- [RECORDED INFORMATION]:
_ _ _
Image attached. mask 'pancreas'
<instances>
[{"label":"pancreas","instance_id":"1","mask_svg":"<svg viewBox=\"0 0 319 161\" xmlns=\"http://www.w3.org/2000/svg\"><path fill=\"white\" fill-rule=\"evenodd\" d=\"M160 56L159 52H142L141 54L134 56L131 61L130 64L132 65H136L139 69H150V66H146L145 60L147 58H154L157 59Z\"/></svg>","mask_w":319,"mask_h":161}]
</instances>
_ _ _
- [TASK BRIEF]:
Please write the data above out again, exactly the same.

- [WORKED SOLUTION]:
Image attached. mask 'pancreas'
<instances>
[{"label":"pancreas","instance_id":"1","mask_svg":"<svg viewBox=\"0 0 319 161\" xmlns=\"http://www.w3.org/2000/svg\"><path fill=\"white\" fill-rule=\"evenodd\" d=\"M160 56L159 52H142L141 54L134 56L131 61L130 64L132 65H136L139 69H150V66H146L145 60L147 58H154L157 59Z\"/></svg>","mask_w":319,"mask_h":161}]
</instances>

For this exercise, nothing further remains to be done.